NZIFF 51: Monos, Directed by Alejandro Landes
Equal parts Lord of the Flies and Apocalypse Now, the visually stunning Alejando Landes film, Monos, portrays the harrowing dysfunction of a teenage guerrilla group charged with protecting a foreign prisoner of war. Oxford Lamoureaux reviews for The 13th Floor.The Monos are a ragtag unit of teenage guerilla soldiers, and in the opening scenes of the film depict the group engaging in blind-folded football and aggressive physical training montages.
We’re introduced to the collective by The Messenger (Wilson Salazar), a mysterious, pint-sized military leader who visits the Monos on horseback and occasionally requests information by radio: Rambo (Sofia Buenaventura), Lady (Karen Quintero), Smurf (Deiby Rueda), Wolf (Julián Giraldo), Boom-Boom (Sneider Castro), Bigfoot (Moises Arías), and Dog (Paul Cubides).
These titles serve as an immediate separation of the group from their personal sense of humanity and identity, with much of the film’s first third depicting the group as wild, trigger-happy teenagers unaware of the gravity in their circumstance. The cold reality of their world is reflected in their attitude toward American hostage ‘Doctora’ (Julianne Nicholson) who observes the group from captivity with a shrewd sense of hopelessness and pity for the children.
Monos is a film that hinges on the success of its imagery, which cinematographer Jasper Wolf delivers with flawless precision.

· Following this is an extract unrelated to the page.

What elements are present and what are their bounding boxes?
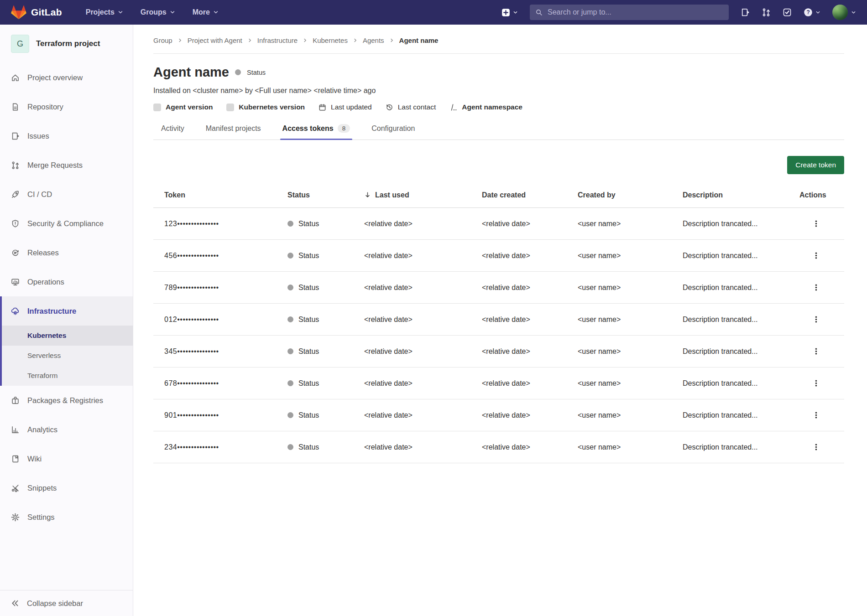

Surrounding the madness of the Monos is an equally terrifying topography; the unforgiving beauty of lush, green jungle contrasts with the monochrome, night-vision terror of gunfire spraying across otherwise-eerily quiet rolling hills. This contrast is just as present in the dynamics of the characters and their behaviour; flicking between drug-infused partying and sexual repression before the grim reality of dawn illuminates their immaturity.

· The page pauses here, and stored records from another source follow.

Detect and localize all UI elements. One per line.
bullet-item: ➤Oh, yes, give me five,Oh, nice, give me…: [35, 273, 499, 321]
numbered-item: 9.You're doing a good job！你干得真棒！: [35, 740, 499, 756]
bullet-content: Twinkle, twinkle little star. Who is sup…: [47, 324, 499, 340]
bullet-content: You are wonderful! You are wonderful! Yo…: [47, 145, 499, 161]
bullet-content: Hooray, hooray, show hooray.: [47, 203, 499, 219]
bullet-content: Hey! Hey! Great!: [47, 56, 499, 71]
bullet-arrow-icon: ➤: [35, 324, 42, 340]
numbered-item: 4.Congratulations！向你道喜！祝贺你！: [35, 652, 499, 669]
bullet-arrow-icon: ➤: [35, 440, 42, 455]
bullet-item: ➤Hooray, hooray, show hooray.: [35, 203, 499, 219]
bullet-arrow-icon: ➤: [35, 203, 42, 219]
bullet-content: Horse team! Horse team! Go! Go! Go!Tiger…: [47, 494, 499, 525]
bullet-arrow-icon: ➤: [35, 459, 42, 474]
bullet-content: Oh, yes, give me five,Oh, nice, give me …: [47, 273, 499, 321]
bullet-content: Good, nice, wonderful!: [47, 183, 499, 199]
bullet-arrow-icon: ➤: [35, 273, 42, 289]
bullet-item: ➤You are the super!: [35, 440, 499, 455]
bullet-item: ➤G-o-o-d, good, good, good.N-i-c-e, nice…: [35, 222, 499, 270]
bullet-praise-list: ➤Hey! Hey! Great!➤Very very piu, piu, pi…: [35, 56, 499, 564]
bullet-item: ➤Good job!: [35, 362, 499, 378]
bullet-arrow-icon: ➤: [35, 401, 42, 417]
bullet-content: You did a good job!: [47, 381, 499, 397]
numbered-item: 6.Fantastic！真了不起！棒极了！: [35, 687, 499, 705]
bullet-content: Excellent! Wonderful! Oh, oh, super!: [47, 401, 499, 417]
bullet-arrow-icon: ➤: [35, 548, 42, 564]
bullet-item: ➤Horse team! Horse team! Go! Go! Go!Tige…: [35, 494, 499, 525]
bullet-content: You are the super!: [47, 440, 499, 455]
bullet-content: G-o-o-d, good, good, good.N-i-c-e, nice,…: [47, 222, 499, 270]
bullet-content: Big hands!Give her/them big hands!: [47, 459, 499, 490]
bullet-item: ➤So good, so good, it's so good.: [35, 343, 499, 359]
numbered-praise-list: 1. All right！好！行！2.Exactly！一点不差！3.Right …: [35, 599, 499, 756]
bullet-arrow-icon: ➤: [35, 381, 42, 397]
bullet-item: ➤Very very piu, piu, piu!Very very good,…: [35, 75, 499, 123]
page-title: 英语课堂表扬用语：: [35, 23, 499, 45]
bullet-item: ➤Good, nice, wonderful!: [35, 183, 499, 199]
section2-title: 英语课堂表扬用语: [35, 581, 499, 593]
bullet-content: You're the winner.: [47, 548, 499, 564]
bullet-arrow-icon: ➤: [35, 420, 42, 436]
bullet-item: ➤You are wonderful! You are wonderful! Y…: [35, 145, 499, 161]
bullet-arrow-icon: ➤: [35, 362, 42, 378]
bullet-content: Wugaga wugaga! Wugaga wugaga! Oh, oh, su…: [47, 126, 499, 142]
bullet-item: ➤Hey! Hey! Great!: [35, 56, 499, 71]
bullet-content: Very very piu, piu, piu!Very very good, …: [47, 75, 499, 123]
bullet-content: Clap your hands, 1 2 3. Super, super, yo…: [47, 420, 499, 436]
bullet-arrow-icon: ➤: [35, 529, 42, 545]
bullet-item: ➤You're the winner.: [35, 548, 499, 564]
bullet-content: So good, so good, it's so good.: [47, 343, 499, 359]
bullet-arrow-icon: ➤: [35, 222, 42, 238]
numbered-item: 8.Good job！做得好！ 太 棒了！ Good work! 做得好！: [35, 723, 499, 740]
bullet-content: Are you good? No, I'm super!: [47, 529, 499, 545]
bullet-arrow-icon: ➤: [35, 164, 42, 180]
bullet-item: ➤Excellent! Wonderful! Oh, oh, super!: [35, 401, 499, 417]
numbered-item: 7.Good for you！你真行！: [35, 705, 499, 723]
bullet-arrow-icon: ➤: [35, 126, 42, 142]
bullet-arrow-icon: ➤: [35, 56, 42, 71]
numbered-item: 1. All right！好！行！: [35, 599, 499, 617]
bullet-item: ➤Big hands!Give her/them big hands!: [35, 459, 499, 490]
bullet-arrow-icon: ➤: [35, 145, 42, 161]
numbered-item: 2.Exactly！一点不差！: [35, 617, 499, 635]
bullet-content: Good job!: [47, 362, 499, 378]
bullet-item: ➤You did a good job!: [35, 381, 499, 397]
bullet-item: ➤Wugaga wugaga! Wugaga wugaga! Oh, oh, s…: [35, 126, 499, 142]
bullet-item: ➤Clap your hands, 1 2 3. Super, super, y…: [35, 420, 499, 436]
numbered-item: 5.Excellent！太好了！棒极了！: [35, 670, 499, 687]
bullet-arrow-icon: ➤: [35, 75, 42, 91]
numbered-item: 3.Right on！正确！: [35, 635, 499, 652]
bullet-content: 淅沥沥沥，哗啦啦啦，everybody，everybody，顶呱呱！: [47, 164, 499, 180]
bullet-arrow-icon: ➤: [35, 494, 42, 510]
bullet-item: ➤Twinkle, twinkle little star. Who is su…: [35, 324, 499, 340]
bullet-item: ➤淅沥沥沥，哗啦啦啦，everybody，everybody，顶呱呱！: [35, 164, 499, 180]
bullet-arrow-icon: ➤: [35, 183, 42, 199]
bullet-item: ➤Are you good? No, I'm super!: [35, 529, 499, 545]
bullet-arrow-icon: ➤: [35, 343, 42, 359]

There are momentary stand-outs in the group, though the film makes a point of never giving a character enough room to develop beyond their noms de guerre, leaving almost every character as hopeful and hopeless as when we first met them. This choice is destined to go one of two ways; to feel entirely unsatisfactory in its conclusion, or to provide a fitting subtext of endless despair. While the film almost meets the requirements for the latter, too much of the film is spent wallowing in film-school subtext, requiring viewers to do much of the work in finding depth to the characters when they are displayed in a semi-dreamlike state through development.

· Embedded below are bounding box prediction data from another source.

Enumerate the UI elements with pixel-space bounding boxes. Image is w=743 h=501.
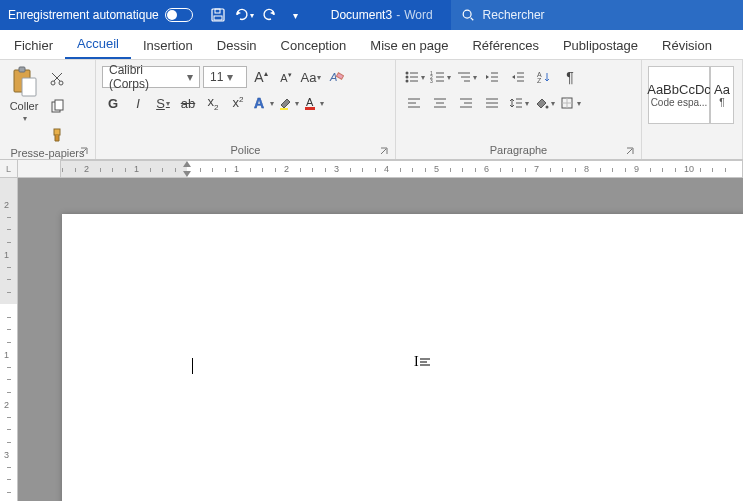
svg-text:3: 3: [430, 78, 433, 84]
show-marks-button[interactable]: ¶: [558, 66, 582, 88]
redo-button[interactable]: [259, 4, 281, 26]
tab-publipostage[interactable]: Publipostage: [551, 32, 650, 59]
tab-conception[interactable]: Conception: [269, 32, 359, 59]
svg-point-25: [405, 80, 408, 83]
search-box[interactable]: [451, 0, 743, 30]
horizontal-ruler[interactable]: 1212345678910: [60, 160, 743, 178]
save-button[interactable]: [207, 4, 229, 26]
svg-rect-6: [19, 67, 25, 72]
highlight-button[interactable]: ▾: [277, 92, 299, 114]
multilevel-list-button[interactable]: ▾: [454, 66, 478, 88]
title-separator: -: [396, 8, 400, 22]
paste-button[interactable]: Coller ▾: [4, 64, 44, 125]
svg-line-11: [52, 73, 60, 81]
format-painter-button[interactable]: [46, 124, 68, 146]
indent-icon: [510, 70, 526, 84]
svg-rect-13: [55, 100, 63, 110]
font-launcher[interactable]: [377, 144, 391, 158]
svg-point-59: [545, 106, 548, 109]
tab-insertion[interactable]: Insertion: [131, 32, 205, 59]
font-size-combo[interactable]: 11 ▾: [203, 66, 247, 88]
align-right-button[interactable]: [454, 92, 478, 114]
bullets-icon: [404, 70, 420, 84]
decrease-indent-button[interactable]: [480, 66, 504, 88]
undo-icon: [233, 7, 249, 23]
text-cursor: [192, 358, 193, 374]
highlighter-icon: [278, 95, 294, 111]
copy-icon: [49, 99, 65, 115]
eraser-icon: A: [328, 69, 344, 85]
align-right-icon: [458, 96, 474, 110]
style-item-1[interactable]: AaBbCcDc Code espa...: [648, 66, 710, 124]
justify-button[interactable]: [480, 92, 504, 114]
font-size-value: 11: [210, 70, 223, 84]
tab-references[interactable]: Références: [460, 32, 550, 59]
svg-point-3: [463, 10, 471, 18]
group-label-paragraph: Paragraphe: [490, 144, 548, 156]
paint-bucket-icon: [534, 96, 550, 110]
style-preview: Aa: [714, 82, 730, 97]
toggle-off-icon: [165, 8, 193, 22]
sort-icon: AZ: [536, 70, 552, 84]
tab-dessin[interactable]: Dessin: [205, 32, 269, 59]
pilcrow-icon: ¶: [566, 69, 574, 85]
autosave-toggle[interactable]: Enregistrement automatique: [0, 8, 201, 22]
grow-font-button[interactable]: A▴: [250, 66, 272, 88]
paste-label: Coller: [10, 100, 39, 112]
copy-button[interactable]: [46, 96, 68, 118]
undo-button[interactable]: ▾: [233, 4, 255, 26]
chevron-down-icon: ▾: [293, 10, 298, 21]
svg-rect-1: [215, 9, 220, 13]
launcher-icon: [625, 146, 635, 156]
tab-accueil[interactable]: Accueil: [65, 30, 131, 59]
superscript-button[interactable]: x2: [227, 92, 249, 114]
clipboard-launcher[interactable]: [77, 144, 91, 158]
ribbon-tabs: Fichier Accueil Insertion Dessin Concept…: [0, 30, 743, 60]
align-center-icon: [432, 96, 448, 110]
numbering-button[interactable]: 123▾: [428, 66, 452, 88]
align-center-button[interactable]: [428, 92, 452, 114]
change-case-button[interactable]: Aa▾: [300, 66, 322, 88]
increase-indent-button[interactable]: [506, 66, 530, 88]
page-viewport[interactable]: I: [18, 178, 743, 501]
bold-button[interactable]: G: [102, 92, 124, 114]
justify-icon: [484, 96, 500, 110]
tab-selector[interactable]: L: [0, 160, 18, 178]
subscript-button[interactable]: x2: [202, 92, 224, 114]
line-spacing-button[interactable]: ▾: [506, 92, 530, 114]
font-name-combo[interactable]: Calibri (Corps) ▾: [102, 66, 200, 88]
clear-formatting-button[interactable]: A: [325, 66, 347, 88]
search-input[interactable]: [483, 8, 633, 22]
font-name-value: Calibri (Corps): [109, 63, 184, 91]
svg-rect-18: [280, 108, 288, 110]
style-label: ¶: [719, 97, 724, 108]
svg-point-9: [59, 81, 63, 85]
style-item-2[interactable]: Aa ¶: [710, 66, 734, 124]
launcher-icon: [79, 146, 89, 156]
sort-button[interactable]: AZ: [532, 66, 556, 88]
svg-rect-20: [305, 107, 315, 110]
quick-access-toolbar: ▾ ▾: [201, 4, 313, 26]
text-effects-button[interactable]: A▾: [252, 92, 274, 114]
tab-revision[interactable]: Révision: [650, 32, 724, 59]
font-color-button[interactable]: A▾: [302, 92, 324, 114]
paragraph-launcher[interactable]: [623, 144, 637, 158]
chevron-down-icon: ▾: [184, 70, 197, 84]
svg-text:A: A: [254, 95, 264, 111]
tab-mise-en-page[interactable]: Mise en page: [358, 32, 460, 59]
align-left-button[interactable]: [402, 92, 426, 114]
italic-button[interactable]: I: [127, 92, 149, 114]
group-label-clipboard: Presse-papiers: [11, 147, 85, 159]
strikethrough-button[interactable]: ab: [177, 92, 199, 114]
cut-button[interactable]: [46, 68, 68, 90]
document-page[interactable]: [62, 214, 743, 501]
shading-button[interactable]: ▾: [532, 92, 556, 114]
svg-point-23: [405, 76, 408, 79]
customize-qat-button[interactable]: ▾: [285, 4, 307, 26]
underline-button[interactable]: S▾: [152, 92, 174, 114]
shrink-font-button[interactable]: A▾: [275, 66, 297, 88]
tab-fichier[interactable]: Fichier: [2, 32, 65, 59]
borders-button[interactable]: ▾: [558, 92, 582, 114]
bullets-button[interactable]: ▾: [402, 66, 426, 88]
vertical-ruler[interactable]: 2112345678: [0, 178, 18, 501]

However, even in the absence of character analysis, Monos is a breathtaking cinematic vision of teenage confusion, wrapped up in the horror and madness of war. Micah Levi’s score exacerbates the tension already on screen, providing further alienating stimulus alongside the impenetrable jungle cinematography that leaves the film in a constant state of impending doom and destruction.
Filled with a fiery sense of teenage anarchy and hopeless dream, Monos is ambitious in its scope, portraying characters incapable of escaping their surroundings, and forever trapped by a repetitive, cyclic nightmare within a surrealistic green hell.